Exercise brief:
Identify all lines below that hold "changelog" and collect them.

[Information shown — start]

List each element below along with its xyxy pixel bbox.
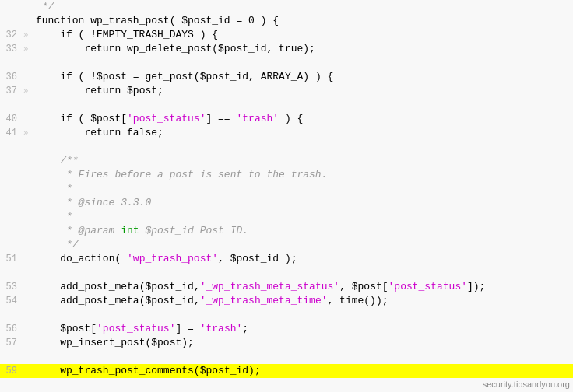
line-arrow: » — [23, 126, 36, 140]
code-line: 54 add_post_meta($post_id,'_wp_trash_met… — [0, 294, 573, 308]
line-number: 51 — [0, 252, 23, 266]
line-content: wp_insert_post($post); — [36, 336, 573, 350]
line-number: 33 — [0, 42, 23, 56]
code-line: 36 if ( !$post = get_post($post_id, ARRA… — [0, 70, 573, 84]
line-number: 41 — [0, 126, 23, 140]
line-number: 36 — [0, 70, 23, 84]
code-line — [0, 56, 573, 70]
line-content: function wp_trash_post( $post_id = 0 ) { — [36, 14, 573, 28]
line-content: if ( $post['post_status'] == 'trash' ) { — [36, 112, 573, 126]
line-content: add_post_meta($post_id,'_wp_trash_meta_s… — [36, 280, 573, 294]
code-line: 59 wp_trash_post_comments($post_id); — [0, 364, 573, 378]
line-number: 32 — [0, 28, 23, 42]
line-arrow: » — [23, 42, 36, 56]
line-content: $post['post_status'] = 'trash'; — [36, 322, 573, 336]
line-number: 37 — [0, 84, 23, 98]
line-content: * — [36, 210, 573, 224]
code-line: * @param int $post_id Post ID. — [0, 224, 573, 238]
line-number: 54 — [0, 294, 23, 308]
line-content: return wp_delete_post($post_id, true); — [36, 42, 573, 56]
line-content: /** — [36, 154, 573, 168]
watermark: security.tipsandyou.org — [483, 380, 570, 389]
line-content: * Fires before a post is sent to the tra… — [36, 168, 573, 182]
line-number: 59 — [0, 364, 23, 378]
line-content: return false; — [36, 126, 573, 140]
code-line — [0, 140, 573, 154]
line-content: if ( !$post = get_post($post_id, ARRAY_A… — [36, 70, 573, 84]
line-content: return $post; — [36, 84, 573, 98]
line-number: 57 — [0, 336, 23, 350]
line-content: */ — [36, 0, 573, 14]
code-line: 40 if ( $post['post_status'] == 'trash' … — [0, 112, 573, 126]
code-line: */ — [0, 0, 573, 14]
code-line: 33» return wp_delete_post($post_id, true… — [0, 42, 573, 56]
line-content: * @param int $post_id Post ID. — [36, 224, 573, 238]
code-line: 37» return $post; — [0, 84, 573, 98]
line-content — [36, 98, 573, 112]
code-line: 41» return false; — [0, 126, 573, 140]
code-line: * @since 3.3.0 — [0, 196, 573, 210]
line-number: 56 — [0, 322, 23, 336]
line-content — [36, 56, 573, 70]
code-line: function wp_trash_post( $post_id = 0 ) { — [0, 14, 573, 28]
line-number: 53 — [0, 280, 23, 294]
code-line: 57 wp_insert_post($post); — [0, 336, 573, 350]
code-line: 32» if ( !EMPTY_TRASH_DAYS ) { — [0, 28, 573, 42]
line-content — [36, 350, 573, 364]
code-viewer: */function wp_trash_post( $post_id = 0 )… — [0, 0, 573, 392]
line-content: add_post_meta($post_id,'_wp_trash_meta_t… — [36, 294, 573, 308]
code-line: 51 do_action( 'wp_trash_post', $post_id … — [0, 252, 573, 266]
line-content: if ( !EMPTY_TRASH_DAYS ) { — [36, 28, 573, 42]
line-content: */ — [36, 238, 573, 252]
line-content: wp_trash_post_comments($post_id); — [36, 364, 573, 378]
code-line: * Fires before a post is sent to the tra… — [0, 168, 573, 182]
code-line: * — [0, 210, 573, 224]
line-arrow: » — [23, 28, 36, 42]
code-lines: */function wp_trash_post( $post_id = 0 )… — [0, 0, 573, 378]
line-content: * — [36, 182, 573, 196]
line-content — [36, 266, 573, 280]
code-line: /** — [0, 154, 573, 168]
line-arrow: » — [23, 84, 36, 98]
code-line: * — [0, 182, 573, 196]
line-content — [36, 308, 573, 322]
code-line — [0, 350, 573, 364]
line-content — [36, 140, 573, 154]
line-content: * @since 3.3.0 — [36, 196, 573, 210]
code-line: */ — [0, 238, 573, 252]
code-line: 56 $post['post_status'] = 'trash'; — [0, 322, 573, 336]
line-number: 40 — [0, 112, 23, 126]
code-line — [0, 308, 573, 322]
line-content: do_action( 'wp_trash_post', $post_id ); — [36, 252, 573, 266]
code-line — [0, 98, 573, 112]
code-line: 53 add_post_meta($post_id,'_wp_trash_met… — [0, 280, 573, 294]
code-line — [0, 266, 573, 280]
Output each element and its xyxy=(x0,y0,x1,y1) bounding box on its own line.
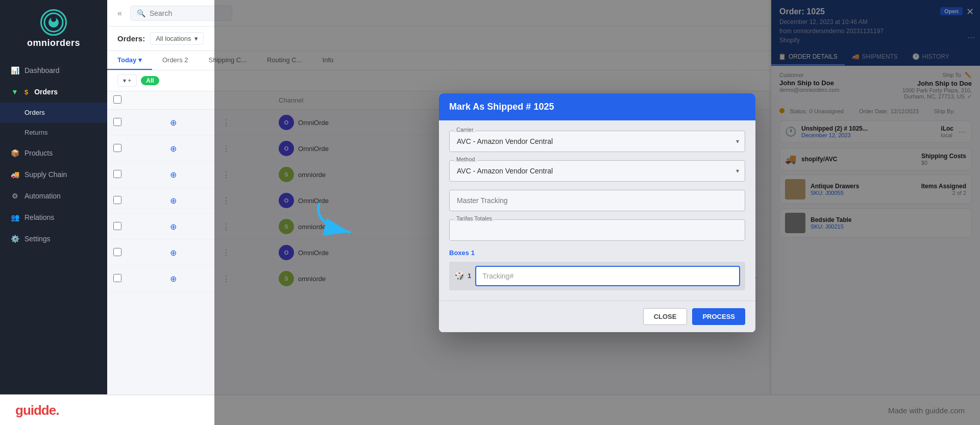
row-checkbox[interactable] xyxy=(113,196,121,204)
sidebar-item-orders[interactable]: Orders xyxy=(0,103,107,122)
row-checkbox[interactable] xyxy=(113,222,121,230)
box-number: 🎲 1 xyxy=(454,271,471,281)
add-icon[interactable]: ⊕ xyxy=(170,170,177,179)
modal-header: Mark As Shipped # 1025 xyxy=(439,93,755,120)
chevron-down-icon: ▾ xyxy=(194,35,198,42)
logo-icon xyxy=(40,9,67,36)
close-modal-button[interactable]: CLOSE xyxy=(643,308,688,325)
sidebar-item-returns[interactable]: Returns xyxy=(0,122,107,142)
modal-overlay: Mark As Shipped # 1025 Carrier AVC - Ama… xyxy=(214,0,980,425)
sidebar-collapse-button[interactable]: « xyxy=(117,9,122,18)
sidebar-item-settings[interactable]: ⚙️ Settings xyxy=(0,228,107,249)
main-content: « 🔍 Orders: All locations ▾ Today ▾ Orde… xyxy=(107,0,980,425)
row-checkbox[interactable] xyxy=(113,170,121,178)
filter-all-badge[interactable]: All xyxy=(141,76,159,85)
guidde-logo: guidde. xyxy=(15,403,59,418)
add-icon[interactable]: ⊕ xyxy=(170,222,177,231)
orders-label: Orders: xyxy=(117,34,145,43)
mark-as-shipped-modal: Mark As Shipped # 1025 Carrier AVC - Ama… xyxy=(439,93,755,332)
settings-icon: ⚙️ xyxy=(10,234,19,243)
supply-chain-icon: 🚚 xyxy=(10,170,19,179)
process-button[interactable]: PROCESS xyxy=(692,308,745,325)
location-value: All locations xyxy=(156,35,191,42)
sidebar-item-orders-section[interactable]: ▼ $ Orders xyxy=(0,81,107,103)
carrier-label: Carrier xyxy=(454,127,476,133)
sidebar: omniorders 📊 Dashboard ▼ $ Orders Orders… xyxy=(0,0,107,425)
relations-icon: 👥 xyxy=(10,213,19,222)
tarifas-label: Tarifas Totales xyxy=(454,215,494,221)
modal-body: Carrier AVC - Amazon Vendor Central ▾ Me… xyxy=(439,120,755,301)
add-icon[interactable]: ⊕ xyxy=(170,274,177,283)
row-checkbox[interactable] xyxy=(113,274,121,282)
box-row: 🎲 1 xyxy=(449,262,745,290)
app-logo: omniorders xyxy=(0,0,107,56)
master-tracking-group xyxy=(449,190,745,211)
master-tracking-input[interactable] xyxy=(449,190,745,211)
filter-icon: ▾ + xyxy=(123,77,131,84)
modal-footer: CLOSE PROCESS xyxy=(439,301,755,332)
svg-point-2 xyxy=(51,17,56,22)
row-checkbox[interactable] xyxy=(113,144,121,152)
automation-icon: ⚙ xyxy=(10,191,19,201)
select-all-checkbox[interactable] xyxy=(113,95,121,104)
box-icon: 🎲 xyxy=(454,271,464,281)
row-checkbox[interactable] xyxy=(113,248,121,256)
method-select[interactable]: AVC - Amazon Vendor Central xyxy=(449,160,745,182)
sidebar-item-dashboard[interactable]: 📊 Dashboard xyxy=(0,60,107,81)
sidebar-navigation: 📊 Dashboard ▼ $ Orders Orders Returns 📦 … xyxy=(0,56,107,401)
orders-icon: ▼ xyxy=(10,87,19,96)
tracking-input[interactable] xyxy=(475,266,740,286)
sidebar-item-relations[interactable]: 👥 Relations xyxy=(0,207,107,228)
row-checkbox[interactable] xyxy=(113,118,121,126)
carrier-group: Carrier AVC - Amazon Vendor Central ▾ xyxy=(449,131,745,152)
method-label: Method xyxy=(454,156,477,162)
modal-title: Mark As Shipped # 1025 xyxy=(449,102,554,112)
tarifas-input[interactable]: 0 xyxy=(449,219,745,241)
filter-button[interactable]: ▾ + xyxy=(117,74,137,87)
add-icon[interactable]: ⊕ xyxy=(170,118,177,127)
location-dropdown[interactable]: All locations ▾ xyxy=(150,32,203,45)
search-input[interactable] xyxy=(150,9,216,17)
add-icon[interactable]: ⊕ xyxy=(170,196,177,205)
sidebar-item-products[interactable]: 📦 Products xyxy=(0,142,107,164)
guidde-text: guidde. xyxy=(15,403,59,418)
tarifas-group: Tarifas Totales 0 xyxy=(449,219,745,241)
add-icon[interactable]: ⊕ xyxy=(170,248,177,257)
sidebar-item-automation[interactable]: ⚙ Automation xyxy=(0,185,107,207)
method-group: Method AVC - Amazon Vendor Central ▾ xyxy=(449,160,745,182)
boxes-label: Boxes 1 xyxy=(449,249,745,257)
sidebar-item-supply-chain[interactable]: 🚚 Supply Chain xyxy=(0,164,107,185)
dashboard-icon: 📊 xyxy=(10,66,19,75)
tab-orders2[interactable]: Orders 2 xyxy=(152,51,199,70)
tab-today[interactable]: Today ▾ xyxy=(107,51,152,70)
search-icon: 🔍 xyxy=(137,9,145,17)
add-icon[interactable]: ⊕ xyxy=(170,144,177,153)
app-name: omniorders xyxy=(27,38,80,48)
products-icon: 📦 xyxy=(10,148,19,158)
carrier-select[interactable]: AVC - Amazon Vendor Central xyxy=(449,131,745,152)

[Information shown — finish]
[Information shown — start]

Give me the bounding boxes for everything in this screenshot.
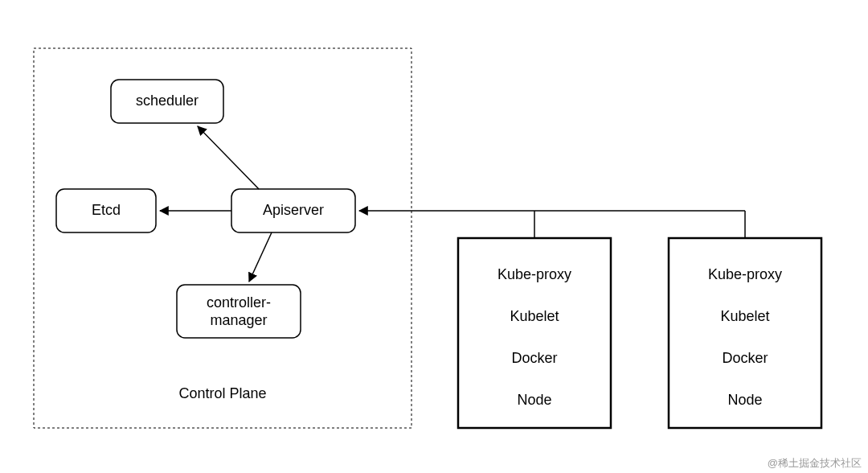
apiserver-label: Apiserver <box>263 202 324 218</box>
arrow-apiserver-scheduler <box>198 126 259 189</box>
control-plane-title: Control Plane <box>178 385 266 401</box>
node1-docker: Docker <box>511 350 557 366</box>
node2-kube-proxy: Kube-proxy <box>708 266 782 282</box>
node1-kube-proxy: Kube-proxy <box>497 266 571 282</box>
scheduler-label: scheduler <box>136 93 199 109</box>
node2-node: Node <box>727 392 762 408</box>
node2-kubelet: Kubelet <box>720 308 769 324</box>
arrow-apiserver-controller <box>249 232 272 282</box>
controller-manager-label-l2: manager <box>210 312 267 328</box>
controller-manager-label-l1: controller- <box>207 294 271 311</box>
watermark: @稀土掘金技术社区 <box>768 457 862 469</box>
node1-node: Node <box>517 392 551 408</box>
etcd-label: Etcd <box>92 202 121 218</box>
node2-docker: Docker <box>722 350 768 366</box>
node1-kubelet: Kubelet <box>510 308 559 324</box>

[Information shown — finish]
[Information shown — start]

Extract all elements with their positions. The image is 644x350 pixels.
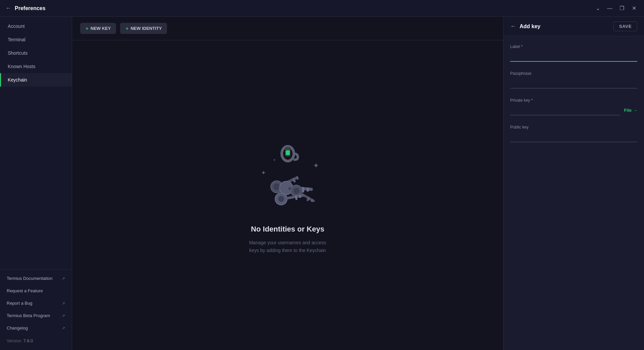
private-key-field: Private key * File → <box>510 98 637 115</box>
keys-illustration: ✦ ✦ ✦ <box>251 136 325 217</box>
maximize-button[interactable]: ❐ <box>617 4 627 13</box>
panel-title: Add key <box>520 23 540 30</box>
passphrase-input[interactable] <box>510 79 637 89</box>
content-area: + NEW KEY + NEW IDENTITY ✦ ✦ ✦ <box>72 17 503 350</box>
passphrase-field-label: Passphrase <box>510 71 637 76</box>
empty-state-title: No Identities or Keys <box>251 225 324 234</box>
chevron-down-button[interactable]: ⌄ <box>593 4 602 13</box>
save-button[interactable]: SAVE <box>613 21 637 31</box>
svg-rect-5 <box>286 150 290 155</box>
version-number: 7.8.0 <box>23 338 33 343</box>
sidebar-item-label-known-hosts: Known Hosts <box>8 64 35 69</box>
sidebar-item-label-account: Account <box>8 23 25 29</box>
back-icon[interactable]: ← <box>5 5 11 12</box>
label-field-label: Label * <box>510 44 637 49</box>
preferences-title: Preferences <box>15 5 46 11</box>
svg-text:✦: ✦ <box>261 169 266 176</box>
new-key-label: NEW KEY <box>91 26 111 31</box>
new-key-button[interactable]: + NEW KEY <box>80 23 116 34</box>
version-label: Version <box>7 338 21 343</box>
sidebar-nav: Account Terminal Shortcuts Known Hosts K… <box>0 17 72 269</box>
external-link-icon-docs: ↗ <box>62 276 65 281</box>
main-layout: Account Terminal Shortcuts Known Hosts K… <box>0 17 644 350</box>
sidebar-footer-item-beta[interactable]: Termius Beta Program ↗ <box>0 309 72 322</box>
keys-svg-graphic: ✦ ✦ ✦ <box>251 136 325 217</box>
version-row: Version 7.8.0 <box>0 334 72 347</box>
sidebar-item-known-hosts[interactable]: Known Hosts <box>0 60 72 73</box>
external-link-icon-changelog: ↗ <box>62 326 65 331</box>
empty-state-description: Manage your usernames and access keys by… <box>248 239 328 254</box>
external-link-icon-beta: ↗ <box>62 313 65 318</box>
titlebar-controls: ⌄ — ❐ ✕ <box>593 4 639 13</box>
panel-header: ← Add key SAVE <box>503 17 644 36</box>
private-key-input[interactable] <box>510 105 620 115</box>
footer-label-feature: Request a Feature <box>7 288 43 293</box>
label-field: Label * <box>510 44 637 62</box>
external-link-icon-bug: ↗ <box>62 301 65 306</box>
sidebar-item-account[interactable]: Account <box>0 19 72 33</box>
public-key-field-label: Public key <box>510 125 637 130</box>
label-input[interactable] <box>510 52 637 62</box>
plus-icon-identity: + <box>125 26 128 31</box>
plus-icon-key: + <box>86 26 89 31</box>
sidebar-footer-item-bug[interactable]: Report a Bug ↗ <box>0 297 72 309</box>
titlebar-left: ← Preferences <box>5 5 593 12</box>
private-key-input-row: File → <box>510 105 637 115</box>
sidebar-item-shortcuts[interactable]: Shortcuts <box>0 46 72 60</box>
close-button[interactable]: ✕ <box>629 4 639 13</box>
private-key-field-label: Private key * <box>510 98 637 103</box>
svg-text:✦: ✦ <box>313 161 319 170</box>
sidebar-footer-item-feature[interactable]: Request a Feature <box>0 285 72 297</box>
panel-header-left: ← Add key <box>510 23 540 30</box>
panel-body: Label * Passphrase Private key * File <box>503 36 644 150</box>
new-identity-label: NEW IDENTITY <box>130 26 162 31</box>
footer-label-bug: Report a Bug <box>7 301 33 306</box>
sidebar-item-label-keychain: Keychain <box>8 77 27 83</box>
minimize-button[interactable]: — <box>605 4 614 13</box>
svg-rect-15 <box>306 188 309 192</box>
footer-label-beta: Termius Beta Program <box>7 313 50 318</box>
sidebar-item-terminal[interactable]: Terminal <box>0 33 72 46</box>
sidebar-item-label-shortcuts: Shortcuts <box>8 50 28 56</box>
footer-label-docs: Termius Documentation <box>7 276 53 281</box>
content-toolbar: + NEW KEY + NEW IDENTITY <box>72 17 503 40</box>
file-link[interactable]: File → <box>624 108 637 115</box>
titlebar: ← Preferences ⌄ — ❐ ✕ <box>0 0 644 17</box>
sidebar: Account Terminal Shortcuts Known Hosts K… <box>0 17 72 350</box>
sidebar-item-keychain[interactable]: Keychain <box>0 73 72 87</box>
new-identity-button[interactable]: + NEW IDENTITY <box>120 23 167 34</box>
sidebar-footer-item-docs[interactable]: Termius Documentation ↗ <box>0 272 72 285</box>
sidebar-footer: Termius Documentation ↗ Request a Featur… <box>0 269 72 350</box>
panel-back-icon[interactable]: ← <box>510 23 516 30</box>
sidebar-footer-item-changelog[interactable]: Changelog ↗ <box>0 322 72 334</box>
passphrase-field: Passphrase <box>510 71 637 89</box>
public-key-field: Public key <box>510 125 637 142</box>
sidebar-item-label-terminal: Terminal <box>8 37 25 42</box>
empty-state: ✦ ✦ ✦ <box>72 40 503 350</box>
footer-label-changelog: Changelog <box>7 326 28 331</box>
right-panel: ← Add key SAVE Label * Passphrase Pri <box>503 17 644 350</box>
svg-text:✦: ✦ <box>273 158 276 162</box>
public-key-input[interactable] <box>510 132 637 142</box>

[Information shown — finish]

Answer to this problem:
external-link-icon-changelog: ↗ <box>62 326 65 331</box>
sidebar-footer-item-changelog[interactable]: Changelog ↗ <box>0 322 72 334</box>
footer-label-changelog: Changelog <box>7 326 28 331</box>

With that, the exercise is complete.